Material for this exercise: Begin

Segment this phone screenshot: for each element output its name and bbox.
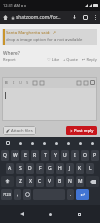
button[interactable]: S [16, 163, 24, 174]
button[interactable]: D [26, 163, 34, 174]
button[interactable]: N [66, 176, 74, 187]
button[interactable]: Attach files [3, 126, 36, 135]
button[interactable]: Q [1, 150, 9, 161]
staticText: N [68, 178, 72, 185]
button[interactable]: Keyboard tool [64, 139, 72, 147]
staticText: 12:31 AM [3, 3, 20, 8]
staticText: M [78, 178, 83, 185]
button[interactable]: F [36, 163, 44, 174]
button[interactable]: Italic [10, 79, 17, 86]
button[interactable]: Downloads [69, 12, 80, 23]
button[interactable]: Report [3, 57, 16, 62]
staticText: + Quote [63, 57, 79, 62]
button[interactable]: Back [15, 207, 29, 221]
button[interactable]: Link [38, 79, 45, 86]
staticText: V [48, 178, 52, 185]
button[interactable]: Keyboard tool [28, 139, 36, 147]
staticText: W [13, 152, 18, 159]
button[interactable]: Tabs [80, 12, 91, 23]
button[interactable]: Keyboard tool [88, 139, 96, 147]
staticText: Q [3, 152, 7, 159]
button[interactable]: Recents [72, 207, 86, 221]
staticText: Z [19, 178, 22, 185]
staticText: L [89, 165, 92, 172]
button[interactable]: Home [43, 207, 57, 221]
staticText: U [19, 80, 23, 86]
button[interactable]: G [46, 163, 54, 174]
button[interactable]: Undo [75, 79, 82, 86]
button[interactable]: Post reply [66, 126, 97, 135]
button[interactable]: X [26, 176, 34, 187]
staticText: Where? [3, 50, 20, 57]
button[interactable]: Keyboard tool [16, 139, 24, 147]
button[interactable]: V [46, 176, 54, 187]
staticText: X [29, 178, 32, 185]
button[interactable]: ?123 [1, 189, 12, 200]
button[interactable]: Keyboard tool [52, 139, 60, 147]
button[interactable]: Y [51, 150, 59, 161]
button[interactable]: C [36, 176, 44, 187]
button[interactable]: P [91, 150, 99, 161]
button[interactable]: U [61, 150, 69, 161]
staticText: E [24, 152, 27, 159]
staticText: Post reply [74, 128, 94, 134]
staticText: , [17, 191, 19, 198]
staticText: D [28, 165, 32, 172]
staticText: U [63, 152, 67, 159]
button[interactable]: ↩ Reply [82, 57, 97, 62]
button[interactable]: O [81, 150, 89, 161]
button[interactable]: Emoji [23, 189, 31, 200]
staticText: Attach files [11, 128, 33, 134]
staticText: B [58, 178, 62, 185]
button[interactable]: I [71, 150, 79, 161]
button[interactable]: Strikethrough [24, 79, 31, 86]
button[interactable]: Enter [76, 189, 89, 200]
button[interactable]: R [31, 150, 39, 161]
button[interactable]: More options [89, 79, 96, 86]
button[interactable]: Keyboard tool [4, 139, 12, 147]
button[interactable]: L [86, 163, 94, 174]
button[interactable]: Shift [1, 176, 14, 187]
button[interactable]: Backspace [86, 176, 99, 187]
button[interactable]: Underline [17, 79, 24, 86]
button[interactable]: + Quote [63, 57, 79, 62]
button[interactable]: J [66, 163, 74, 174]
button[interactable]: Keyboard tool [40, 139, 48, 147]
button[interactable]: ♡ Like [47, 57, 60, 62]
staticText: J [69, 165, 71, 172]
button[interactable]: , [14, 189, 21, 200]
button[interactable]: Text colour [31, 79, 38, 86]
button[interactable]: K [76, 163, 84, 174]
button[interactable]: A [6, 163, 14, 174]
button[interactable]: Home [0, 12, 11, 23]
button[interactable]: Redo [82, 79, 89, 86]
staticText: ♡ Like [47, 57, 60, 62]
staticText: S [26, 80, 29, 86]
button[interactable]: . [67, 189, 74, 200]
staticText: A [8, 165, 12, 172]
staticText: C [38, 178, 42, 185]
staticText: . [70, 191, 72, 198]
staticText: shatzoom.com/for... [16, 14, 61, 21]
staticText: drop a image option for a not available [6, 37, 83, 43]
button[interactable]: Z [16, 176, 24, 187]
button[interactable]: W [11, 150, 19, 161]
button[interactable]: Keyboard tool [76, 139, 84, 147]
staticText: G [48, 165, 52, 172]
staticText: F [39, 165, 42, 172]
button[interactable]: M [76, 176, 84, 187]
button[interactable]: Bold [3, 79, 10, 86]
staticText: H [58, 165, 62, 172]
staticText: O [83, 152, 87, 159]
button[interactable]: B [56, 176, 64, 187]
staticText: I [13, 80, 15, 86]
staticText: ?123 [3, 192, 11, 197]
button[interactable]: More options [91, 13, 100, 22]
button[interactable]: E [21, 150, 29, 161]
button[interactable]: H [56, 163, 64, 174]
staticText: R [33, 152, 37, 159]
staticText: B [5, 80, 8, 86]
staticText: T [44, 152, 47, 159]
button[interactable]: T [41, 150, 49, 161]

Material for this exercise: End

* _Prompt_: Every line above is to be returned exactly, with its pictures removed.

* _Worked solution_:
Segment this phone screenshot: for each element output its name and bbox.
button[interactable]: S [16, 163, 24, 174]
button[interactable]: D [26, 163, 34, 174]
button[interactable]: N [66, 176, 74, 187]
button[interactable]: Attach files [3, 126, 36, 135]
button[interactable]: Q [1, 150, 9, 161]
staticText: N [68, 178, 72, 185]
button[interactable]: Keyboard tool [64, 139, 72, 147]
staticText: 12:31 AM [3, 3, 20, 8]
staticText: M [78, 178, 83, 185]
button[interactable]: F [36, 163, 44, 174]
button[interactable]: Italic [10, 79, 17, 86]
button[interactable]: Downloads [69, 12, 80, 23]
button[interactable]: Report [3, 57, 16, 62]
staticText: + Quote [63, 57, 79, 62]
button[interactable]: Back [15, 207, 29, 221]
button[interactable]: Link [38, 79, 45, 86]
staticText: V [48, 178, 52, 185]
button[interactable]: Keyboard tool [28, 139, 36, 147]
staticText: W [13, 152, 18, 159]
button[interactable]: Tabs [80, 12, 91, 23]
button[interactable]: Keyboard tool [88, 139, 96, 147]
staticText: Q [3, 152, 7, 159]
button[interactable]: Recents [72, 207, 86, 221]
staticText: Z [19, 178, 22, 185]
staticText: L [89, 165, 92, 172]
button[interactable]: Home [43, 207, 57, 221]
staticText: U [19, 80, 23, 86]
button[interactable]: G [46, 163, 54, 174]
button[interactable]: Undo [75, 79, 82, 86]
button[interactable]: Post reply [66, 126, 97, 135]
button[interactable]: X [26, 176, 34, 187]
staticText: Where? [3, 50, 20, 57]
button[interactable]: Keyboard tool [16, 139, 24, 147]
button[interactable]: V [46, 176, 54, 187]
staticText: X [29, 178, 32, 185]
button[interactable]: ?123 [1, 189, 12, 200]
button[interactable]: Keyboard tool [52, 139, 60, 147]
button[interactable]: Y [51, 150, 59, 161]
button[interactable]: C [36, 176, 44, 187]
button[interactable]: P [91, 150, 99, 161]
button[interactable]: U [61, 150, 69, 161]
staticText: E [24, 152, 27, 159]
staticText: Post reply [74, 128, 94, 134]
staticText: , [17, 191, 19, 198]
staticText: D [28, 165, 32, 172]
staticText: U [63, 152, 67, 159]
button[interactable]: ↩ Reply [82, 57, 97, 62]
button[interactable]: O [81, 150, 89, 161]
button[interactable]: Emoji [23, 189, 31, 200]
staticText: Attach files [11, 128, 33, 134]
staticText: B [58, 178, 62, 185]
button[interactable]: I [71, 150, 79, 161]
button[interactable]: Strikethrough [24, 79, 31, 86]
button[interactable]: Enter [76, 189, 89, 200]
button[interactable]: R [31, 150, 39, 161]
button[interactable]: More options [89, 79, 96, 86]
button[interactable]: Keyboard tool [4, 139, 12, 147]
button[interactable]: L [86, 163, 94, 174]
button[interactable]: Shift [1, 176, 14, 187]
button[interactable]: Backspace [86, 176, 99, 187]
button[interactable]: Underline [17, 79, 24, 86]
button[interactable]: + Quote [63, 57, 79, 62]
button[interactable]: J [66, 163, 74, 174]
button[interactable]: Keyboard tool [40, 139, 48, 147]
button[interactable]: ♡ Like [47, 57, 60, 62]
staticText: J [69, 165, 71, 172]
button[interactable]: , [14, 189, 21, 200]
button[interactable]: Text colour [31, 79, 38, 86]
button[interactable]: K [76, 163, 84, 174]
button[interactable]: A [6, 163, 14, 174]
button[interactable]: Home [0, 12, 11, 23]
button[interactable]: Redo [82, 79, 89, 86]
staticText: ♡ Like [47, 57, 60, 62]
staticText: S [26, 80, 29, 86]
button[interactable]: . [67, 189, 74, 200]
staticText: A [8, 165, 12, 172]
staticText: C [38, 178, 42, 185]
staticText: . [70, 191, 72, 198]
staticText: shatzoom.com/for... [16, 14, 61, 21]
staticText: drop a image option for a not available [6, 37, 83, 43]
button[interactable]: Z [16, 176, 24, 187]
button[interactable]: W [11, 150, 19, 161]
button[interactable]: Keyboard tool [76, 139, 84, 147]
staticText: G [48, 165, 52, 172]
staticText: F [39, 165, 42, 172]
button[interactable]: M [76, 176, 84, 187]
button[interactable]: Bold [3, 79, 10, 86]
staticText: H [58, 165, 62, 172]
staticText: O [83, 152, 87, 159]
button[interactable]: B [56, 176, 64, 187]
staticText: I [13, 80, 15, 86]
staticText: ?123 [3, 192, 11, 197]
button[interactable]: More options [91, 13, 100, 22]
button[interactable]: E [21, 150, 29, 161]
button[interactable]: H [56, 163, 64, 174]
staticText: R [33, 152, 37, 159]
staticText: B [5, 80, 8, 86]
staticText: T [44, 152, 47, 159]
button[interactable]: T [41, 150, 49, 161]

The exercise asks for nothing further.